### WHAT THE EXERCISE ASKS
Once you find the line with "Запросить трансфер" in the entries below, return exactly every line from it through the line with "feil har oppstått...".

### Dataset excerpts
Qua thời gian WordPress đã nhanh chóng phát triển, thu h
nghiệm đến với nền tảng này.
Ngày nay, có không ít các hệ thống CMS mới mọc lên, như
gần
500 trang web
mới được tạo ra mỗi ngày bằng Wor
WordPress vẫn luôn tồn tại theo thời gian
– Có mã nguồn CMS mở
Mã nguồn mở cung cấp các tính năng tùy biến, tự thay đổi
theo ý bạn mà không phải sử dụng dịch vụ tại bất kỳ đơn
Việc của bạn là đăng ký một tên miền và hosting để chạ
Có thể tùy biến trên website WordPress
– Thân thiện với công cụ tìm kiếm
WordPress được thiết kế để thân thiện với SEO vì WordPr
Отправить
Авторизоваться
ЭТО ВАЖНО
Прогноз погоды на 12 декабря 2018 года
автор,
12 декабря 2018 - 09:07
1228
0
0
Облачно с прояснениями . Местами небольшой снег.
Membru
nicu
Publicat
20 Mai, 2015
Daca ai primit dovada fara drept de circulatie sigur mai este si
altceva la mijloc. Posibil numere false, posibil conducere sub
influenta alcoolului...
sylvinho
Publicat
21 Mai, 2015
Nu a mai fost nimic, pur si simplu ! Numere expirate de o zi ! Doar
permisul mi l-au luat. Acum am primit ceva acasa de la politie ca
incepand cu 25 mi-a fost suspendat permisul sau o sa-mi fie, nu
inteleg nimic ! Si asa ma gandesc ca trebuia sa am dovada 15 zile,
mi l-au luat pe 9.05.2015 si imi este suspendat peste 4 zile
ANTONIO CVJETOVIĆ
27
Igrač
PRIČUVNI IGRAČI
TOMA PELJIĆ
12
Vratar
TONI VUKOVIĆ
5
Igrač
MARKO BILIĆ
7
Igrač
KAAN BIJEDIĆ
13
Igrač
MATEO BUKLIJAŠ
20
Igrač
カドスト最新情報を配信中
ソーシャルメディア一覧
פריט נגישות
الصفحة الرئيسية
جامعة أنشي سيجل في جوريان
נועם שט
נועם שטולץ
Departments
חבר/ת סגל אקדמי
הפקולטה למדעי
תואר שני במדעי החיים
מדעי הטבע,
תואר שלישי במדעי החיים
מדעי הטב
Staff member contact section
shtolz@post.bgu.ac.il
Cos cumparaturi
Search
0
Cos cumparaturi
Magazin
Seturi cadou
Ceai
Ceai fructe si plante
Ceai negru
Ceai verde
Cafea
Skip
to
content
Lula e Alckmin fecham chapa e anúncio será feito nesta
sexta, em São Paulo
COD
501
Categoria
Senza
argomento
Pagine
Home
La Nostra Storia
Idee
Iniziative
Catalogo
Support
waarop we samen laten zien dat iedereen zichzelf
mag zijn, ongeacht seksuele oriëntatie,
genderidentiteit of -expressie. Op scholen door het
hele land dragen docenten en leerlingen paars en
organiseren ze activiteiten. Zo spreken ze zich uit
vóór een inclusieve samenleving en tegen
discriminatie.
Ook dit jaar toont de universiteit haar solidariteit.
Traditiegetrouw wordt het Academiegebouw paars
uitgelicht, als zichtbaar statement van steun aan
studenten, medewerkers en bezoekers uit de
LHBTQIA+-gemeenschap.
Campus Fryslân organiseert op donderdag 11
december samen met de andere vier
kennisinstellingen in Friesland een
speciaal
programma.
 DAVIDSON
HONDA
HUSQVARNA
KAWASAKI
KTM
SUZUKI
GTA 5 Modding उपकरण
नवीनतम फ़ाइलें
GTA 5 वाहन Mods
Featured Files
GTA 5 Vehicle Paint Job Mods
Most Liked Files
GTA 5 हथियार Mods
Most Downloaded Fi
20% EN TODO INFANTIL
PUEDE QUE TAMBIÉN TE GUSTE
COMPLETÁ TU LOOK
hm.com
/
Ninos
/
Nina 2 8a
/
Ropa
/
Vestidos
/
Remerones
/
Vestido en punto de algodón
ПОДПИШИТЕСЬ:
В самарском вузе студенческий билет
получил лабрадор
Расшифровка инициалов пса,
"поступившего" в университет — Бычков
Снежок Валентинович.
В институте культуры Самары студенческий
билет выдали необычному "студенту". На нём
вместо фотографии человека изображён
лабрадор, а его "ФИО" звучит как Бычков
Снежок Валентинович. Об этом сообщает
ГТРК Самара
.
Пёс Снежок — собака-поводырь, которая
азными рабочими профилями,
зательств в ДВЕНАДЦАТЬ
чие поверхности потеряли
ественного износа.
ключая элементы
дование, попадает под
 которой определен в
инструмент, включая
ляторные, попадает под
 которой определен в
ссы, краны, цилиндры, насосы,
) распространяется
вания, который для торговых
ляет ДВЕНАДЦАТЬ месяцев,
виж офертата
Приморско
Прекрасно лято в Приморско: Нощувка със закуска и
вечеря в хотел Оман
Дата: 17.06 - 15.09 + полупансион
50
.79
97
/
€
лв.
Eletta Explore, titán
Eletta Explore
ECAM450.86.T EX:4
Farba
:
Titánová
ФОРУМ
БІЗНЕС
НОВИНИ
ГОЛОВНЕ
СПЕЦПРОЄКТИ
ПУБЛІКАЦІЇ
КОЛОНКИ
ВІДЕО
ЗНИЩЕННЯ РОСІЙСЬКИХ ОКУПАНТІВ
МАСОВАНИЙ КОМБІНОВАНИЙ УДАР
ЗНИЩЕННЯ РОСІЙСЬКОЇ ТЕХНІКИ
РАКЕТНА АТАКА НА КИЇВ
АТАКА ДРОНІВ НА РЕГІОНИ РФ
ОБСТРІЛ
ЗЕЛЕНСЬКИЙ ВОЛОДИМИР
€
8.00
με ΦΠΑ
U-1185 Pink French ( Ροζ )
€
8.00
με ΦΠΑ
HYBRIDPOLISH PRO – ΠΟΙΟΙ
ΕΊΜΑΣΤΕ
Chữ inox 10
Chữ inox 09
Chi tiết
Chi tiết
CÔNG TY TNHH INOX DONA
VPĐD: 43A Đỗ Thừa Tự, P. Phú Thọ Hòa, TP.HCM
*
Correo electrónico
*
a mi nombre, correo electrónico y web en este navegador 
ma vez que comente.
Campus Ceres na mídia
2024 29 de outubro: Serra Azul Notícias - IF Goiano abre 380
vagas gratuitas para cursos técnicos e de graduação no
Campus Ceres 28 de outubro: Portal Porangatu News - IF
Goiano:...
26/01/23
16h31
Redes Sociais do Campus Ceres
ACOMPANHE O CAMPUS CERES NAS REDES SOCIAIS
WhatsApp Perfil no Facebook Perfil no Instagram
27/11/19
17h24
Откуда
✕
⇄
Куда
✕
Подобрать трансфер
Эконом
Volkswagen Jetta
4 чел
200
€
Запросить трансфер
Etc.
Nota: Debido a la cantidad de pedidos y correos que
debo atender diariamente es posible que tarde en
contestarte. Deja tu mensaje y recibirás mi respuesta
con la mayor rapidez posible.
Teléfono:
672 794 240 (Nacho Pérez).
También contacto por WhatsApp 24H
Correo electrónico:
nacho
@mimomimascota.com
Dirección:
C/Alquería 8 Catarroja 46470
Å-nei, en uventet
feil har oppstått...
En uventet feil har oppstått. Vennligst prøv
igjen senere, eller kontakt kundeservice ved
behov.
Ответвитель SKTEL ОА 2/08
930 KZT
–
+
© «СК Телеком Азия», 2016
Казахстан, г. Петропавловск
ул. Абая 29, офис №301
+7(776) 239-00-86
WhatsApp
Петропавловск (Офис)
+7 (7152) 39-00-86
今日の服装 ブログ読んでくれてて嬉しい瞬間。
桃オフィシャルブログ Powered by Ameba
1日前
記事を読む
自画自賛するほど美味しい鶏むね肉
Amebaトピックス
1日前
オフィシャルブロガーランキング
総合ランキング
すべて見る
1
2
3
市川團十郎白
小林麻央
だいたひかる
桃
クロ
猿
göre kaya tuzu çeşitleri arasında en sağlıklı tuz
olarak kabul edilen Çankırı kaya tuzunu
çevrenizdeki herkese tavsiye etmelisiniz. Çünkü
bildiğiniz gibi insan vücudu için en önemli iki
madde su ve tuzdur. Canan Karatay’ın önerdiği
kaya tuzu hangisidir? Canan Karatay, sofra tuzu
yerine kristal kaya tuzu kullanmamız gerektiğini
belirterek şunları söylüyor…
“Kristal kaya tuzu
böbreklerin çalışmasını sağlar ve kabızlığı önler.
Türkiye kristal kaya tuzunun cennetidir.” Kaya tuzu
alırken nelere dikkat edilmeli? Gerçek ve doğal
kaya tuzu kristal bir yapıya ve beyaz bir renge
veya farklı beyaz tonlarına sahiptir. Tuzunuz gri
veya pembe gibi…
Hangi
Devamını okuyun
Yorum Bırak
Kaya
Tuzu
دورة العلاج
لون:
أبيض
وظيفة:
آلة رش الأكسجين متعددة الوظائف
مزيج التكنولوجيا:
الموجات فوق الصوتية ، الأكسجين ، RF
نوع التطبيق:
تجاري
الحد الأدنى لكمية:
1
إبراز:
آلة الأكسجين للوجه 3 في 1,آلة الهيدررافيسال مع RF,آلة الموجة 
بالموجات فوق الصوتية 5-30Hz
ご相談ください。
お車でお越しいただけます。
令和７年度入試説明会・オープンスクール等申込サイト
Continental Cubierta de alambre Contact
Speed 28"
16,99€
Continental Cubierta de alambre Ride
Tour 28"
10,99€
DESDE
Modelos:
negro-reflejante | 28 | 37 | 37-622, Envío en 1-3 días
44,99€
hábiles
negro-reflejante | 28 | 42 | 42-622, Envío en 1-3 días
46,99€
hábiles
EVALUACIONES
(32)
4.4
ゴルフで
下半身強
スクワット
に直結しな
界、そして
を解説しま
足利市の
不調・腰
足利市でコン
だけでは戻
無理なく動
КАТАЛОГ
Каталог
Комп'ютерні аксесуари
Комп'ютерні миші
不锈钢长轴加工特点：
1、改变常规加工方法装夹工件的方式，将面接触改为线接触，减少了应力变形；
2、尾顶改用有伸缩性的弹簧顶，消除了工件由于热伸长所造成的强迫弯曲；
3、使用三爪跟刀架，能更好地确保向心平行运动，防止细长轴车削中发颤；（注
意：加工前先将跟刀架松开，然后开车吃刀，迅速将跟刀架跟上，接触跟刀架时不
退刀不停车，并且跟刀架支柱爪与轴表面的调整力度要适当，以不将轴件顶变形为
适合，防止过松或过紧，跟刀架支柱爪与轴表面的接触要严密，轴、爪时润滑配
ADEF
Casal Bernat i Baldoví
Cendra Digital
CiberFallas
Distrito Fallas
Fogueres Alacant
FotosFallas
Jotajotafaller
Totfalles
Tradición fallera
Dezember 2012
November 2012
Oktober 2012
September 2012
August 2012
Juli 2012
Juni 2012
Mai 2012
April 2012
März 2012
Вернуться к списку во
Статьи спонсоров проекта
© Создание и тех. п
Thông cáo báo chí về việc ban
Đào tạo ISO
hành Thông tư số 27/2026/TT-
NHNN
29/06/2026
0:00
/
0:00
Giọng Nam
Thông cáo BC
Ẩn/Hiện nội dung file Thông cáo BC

### FINAL ANSWER
Запросить трансфер
Etc.
Nota: Debido a la cantidad de pedidos y correos que
debo atender diariamente es posible que tarde en
contestarte. Deja tu mensaje y recibirás mi respuesta
con la mayor rapidez posible.
Teléfono:
672 794 240 (Nacho Pérez).
También contacto por WhatsApp 24H
Correo electrónico:
nacho
@mimomimascota.com
Dirección:
C/Alquería 8 Catarroja 46470
Å-nei, en uventet
feil har oppstått...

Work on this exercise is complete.